Minister for Milk and Dairy Development
- In office 28 September 2024 – 27 April 2025
- Chief Minister: M. K. Stalin
- Preceded by: Mano Thangaraj
- Succeeded by: Mano Thangaraj

Minister for Higher Education
- In office 21 December 2023 – 22 March 2024
- Chief Minister: M. K. Stalin
- Preceded by: K. Ponmudy
- Succeeded by: K. Ponmudy

Minister of Backward Classes Welfare
- In office 29 March 2022 – 28 September 2024
- Preceded by: S. S. Sivasankar
- Succeeded by: Meyyanathan Siva V

Minister of Transport
- In office 7 May 2021 – 29 March 2022
- Chief Minister: M. K. Stalin
- Preceded by: M. R. Vijayabhaskar
- Succeeded by: S. S. Sivasankar

Minister of Public Works, Highways and Electricity
- In office 24 June 1991 – 12 May 1996
- Chief Minister: J. Jayalalithaa

Member of Legislative Assembly, Tamil Nadu
- Incumbent
- Assumed office 12 May 2021
- Preceded by: S. Pandi
- Constituency: Mudukulathur constituency
- In office 20 June 1991 – 10 May 1996
- Constituency: Tiruppattur constituency
- In office 11 May 2006 – 28 February 2009
- Constituency: Ilayankudi constituency

Personal details
- Born: Adhappadaiki, Tamil Nadu, India
- Party: DMK
- Parent: Sellam
- Occupation: Politics & Agriculture

= Raja Kannappan =

Indian politician

R. S. Raja Kannappan, formerly known as S. Kannappan, is an Indian politician and Minister for Backward Classes Welfare and Higher Education. He also served as the Minister for Khadi and Village Industries from 2022 to 2023, Minister of Transport, Nationalised Transport, Motor Vehicles Act in the period 2021- March 2022 and also former Minister of Public Works, Highways and Electricity during 1991–1996.
He joined the party DMK in February 2020.

==Political career==

He was elected to the Tamil Nadu legislative assembly as an Anna Dravida Munnetra Kazhagam (ADMK) candidate from Tiruppattur (194) constituency in 1991 election. He served as minister of Public Works during 1991–1996.
He later founded the Makkal Tamil Desam (MTD) party.

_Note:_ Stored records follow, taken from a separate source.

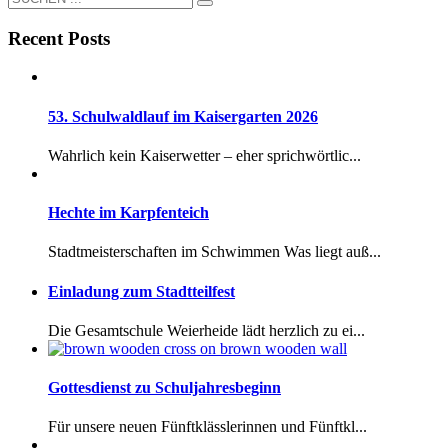
Recent Posts
53. Schulwaldlauf im Kaisergarten 2026
Wahrlich kein Kaiserwetter – eher sprichwörtlic...
Hechte im Karpfenteich
Stadtmeisterschaften im Schwimmen Was liegt auß...
Einladung zum Stadtteilfest
Die Gesamtschule Weierheide lädt herzlich zu ei...
Gottesdienst zu Schuljahresbeginn
Für unsere neuen Fünftklässlerinnen und Fünftkl...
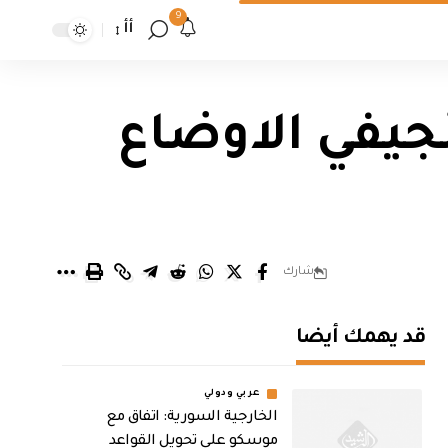
9
أأ
جيفي الاوضاع
شارك
قد يهمك أيضا
عربي ودولي
الخارجية السورية: اتفاق مع
موسكو على تحويل القواعد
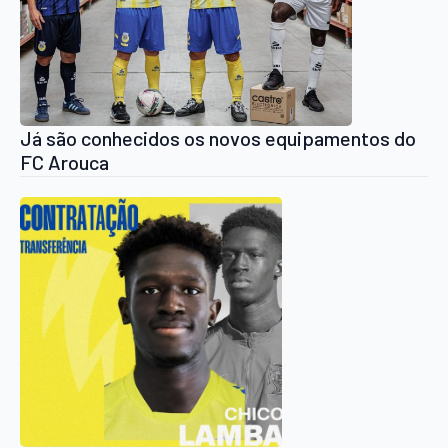
Já são conhecidos os novos equipamentos do
FC Arouca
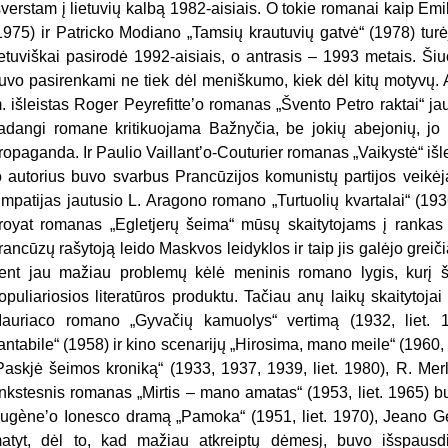
šverstam į lietuvių kalbą 1982-aisiais. O tokie romanai kaip Emi
1975) ir Patricko Modiano „Tamsių krautuvių gatvė“ (1978) turė
ietuviškai pasirodė 1992-aisiais, o antrasis – 1993 metais. Šiuo
uvo pasirenkami ne tiek dėl meniškumo, kiek dėl kitų motyvų. A
. išleistas Roger Peyrefitteʼo romanas „Švento Petro raktai“ ja
adangi romane kritikuojama Bažnyčia, be jokių abejonių, jo 
ropaganda. Ir Paulio Vaillantʼo-Couturier romanas „Vaikystė“ išlei
o autorius buvo svarbus Prancūzijos komunistų partijos veikė
impatijas jautusio L. Aragono romano „Turtuolių kvartalai“ (1936
royat romanas „Egletjerų šeima“ mūsų skaitytojams į rankas
rancūzų rašytoją leido Maskvos leidyklos ir taip jis galėjo greiči
ent jau mažiau problemų kėlė meninis romano lygis, kurį š
opuliariosios literatūros produktu. Tačiau anų laikų skaitytojai
auriaco romano „Gyvačių kamuolys“ vertimą (1932, liet.
antabile“ (1958) ir kino scenarijų „Hirosima, mano meile“ (1960
Paskjė šeimos kroniką“ (1933, 1937, 1939, liet. 1980), R. Merle
nkstesnis romanas „Mirtis – mano amatas“ (1953, liet. 1965) buv
ugèneʼo Ionesco dramą „Pamoka“ (1951, liet. 1970), Jeano Ge
atyt, dėl to, kad mažiau atkreiptų dėmesį, buvo išspausdi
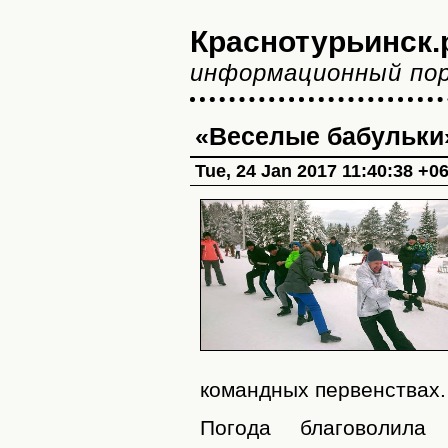
Краснотурьинск.
информационный по
«Веселые бабульки
Tue, 24 Jan 2017 11:40:38 +0
командных первенствах.
Погода благоволила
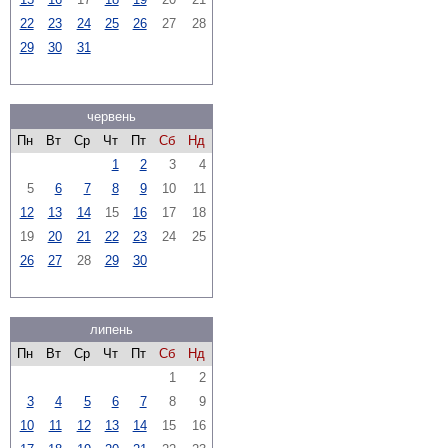
22
23
24
25
26
27
28
29
30
31
червень
Пн
Вт
Ср
Чт
Пт
Сб
Нд
1
2
3
4
5
6
7
8
9
10
11
12
13
14
15
16
17
18
19
20
21
22
23
24
25
26
27
28
29
30
липень
Пн
Вт
Ср
Чт
Пт
Сб
Нд
1
2
3
4
5
6
7
8
9
10
11
12
13
14
15
16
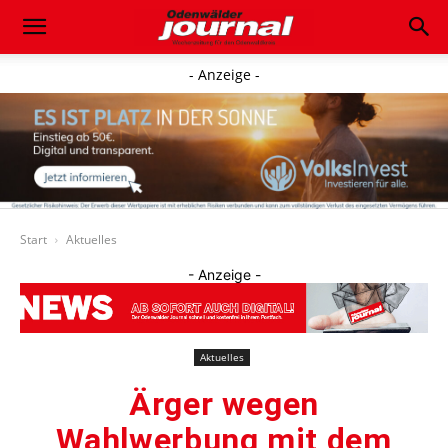
- Anzeige -
Start
Aktuelles
- Anzeige -
Aktuelles
Ärger wegen
Wahlwerbung mit dem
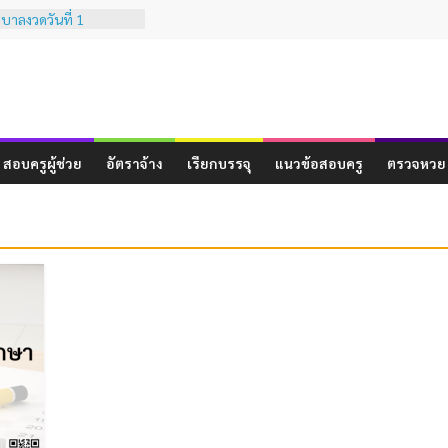
บาลงวดวันที่ 1
การเทียบเคียงผลการ
ินสมรรถนะทางวิชาชีพ
ละประสบการณ์วิชาชีพ
ครู ( ฉบับที่ 3 )
บาลงวดวันที่ 16
สอบครูผู้ช่วย
อัตราจ้าง
เรียกบรรจุ
แนวข้อสอบครู
ตรวจหวย
บาลงวดวันที่ 1 ธันวาคม
บาลงวดวันที่ 16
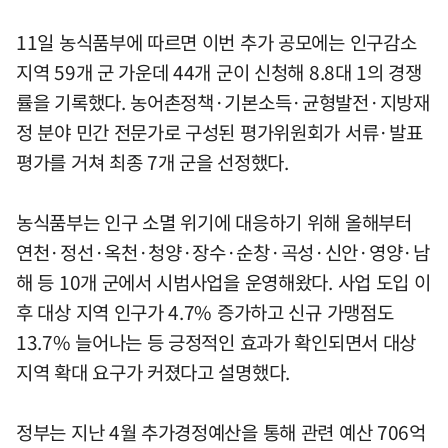
11일 농식품부에 따르면 이번 추가 공모에는 인구감소
지역 59개 군 가운데 44개 군이 신청해 8.8대 1의 경쟁
률을 기록했다. 농어촌정책·기본소득·균형발전·지방재
정 분야 민간 전문가로 구성된 평가위원회가 서류·발표
평가를 거쳐 최종 7개 군을 선정했다.
농식품부는 인구 소멸 위기에 대응하기 위해 올해부터
연천·정선·옥천·청양·장수·순창·곡성·신안·영양·남
해 등 10개 군에서 시범사업을 운영해왔다. 사업 도입 이
후 대상 지역 인구가 4.7% 증가하고 신규 가맹점도
13.7% 늘어나는 등 긍정적인 효과가 확인되면서 대상
지역 확대 요구가 커졌다고 설명했다.
정부는 지난 4월 추가경정예산을 통해 관련 예산 706억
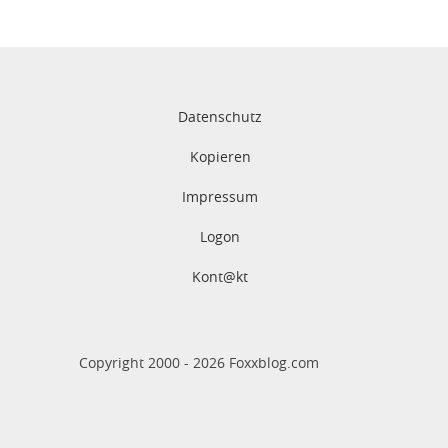
Datenschutz
Kopieren
Impressum
Logon
Kont@kt
Copyright 2000 -
2026
Foxxblog.com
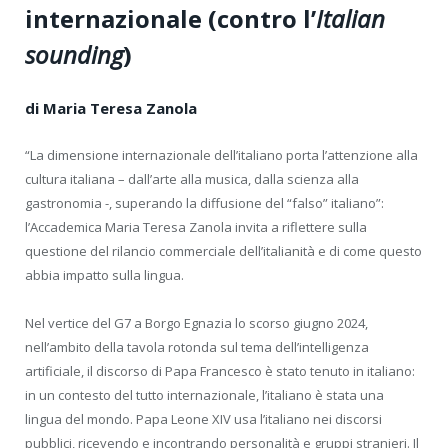
internazionale (contro l’
Italian
sounding
)
di Maria Teresa Zanola
“La dimensione internazionale dell’italiano porta l’attenzione alla
cultura italiana – dall’arte alla musica, dalla scienza alla
gastronomia -, superando la diffusione del “falso” italiano”:
l’Accademica Maria Teresa Zanola invita a riflettere sulla
questione del rilancio commerciale dell’italianità e di come questo
abbia impatto sulla lingua.
Nel vertice del G7 a Borgo Egnazia lo scorso giugno 2024,
nell’ambito della tavola rotonda sul tema dell’intelligenza
artificiale, il discorso di Papa Francesco è stato tenuto in italiano:
in un contesto del tutto internazionale, l’italiano è stata una
lingua del mondo. Papa Leone XIV usa l’italiano nei discorsi
pubblici, ricevendo e incontrando personalità e gruppi stranieri. Il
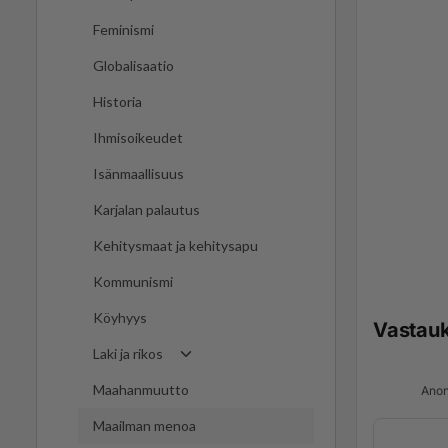
Feminismi
Globalisaatio
Historia
Ihmisoikeudet
Isänmaallisuus
Karjalan palautus
Kehitysmaat ja kehitysapu
Kommunismi
Köyhyys
Vastau
Laki ja rikos
Maahanmuutto
Anon
Maailman menoa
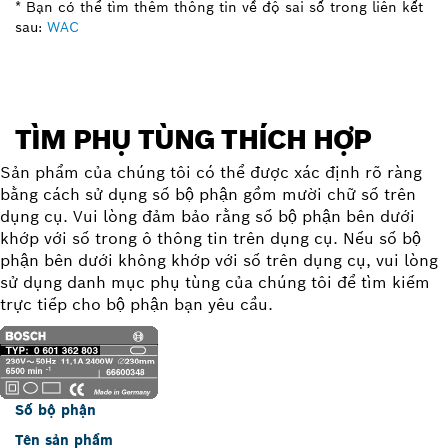
* Bạn có thể tìm thêm thông tin về độ sai số trong liên kết
sau:
WAC
TÌM PHỤ TÙNG THÍCH HỢP
Sản phẩm của chúng tôi có thể được xác định rõ ràng
bằng cách sử dụng số bộ phận gồm mười chữ số trên
dụng cụ. Vui lòng đảm bảo rằng số bộ phận bên dưới
khớp với số trong ô thông tin trên dụng cụ. Nếu số bộ
phận bên dưới không khớp với số trên dụng cụ, vui lòng
sử dụng danh mục phụ tùng của chúng tôi để tìm kiếm
trực tiếp cho bộ phận bạn yêu cầu.
Số bộ phận
Tên sản phẩm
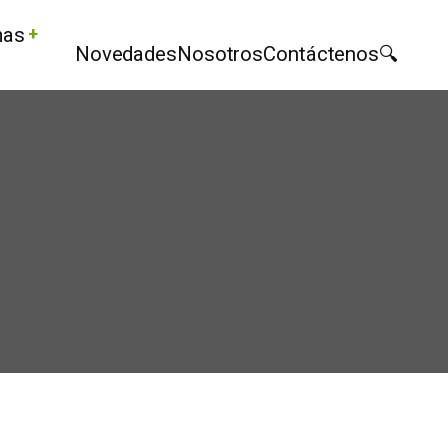
mas
Novedades
Nosotros
Contáctenos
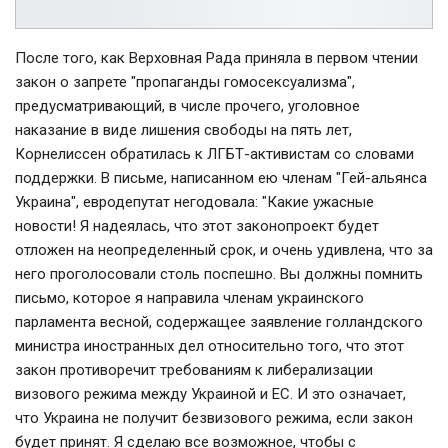
После того, как Верховная Рада приняла в первом чтении
закон о запрете "пропаганды гомосексуализма",
предусматривающий, в числе прочего, уголовное
наказание в виде лишения свободы на пять лет,
Корнелиссен обратилась к ЛГБТ-активистам со словами
поддержки. В письме, написанном ею членам "Гей-альянса
Украина", евродепутат негодовала: "Какие ужасные
новости! Я надеялась, что этот законопроект будет
отложен на неопределенный срок, и очень удивлена, что за
него проголосовали столь поспешно. Вы должны помнить
письмо, которое я направила членам украинского
парламента весной, содержащее заявление голландского
министра иностранных дел относительно того, что этот
закон противоречит требованиям к либерализации
визового режима между Украиной и ЕС. И это означает,
что Украина не получит безвизового режима, если закон
будет принят. Я сделаю все возможное, чтобы с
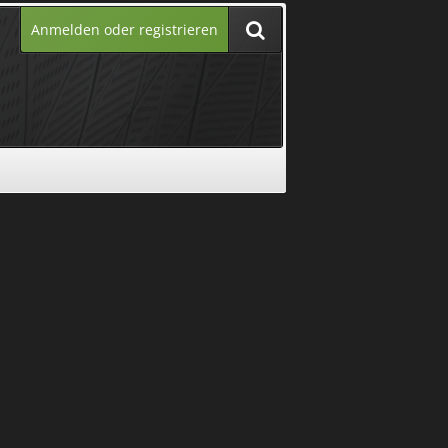
Anmelden oder registrieren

The MTD contested the 2001 election as a junior partner in the Dravida Munnetra Kazhagam (DMK) led front. In 2006, Kannappan dissolved his party and joined the DMK. He contested and won the 2006 election from the Ilaiyangudi constituency as a DMK candidate. In February 2009 he resigned from DMK and as an MLA. He joined the ADMK and contested the 2009 Indian general elections from the Sivaganga parliamentary constituency. He was defeated by the Indian National Congress (INC) candidate P. Chidambaram in a close election.

Kannappan claimed that the BJP is attempting to saffronise the southern districts and polarise the voters on religious lines. He blamed the AIADMK leadership for aiding this situation. He then quit the AIADMK and decided to support the DMK-led front in the 2019 Lok Sabha elections.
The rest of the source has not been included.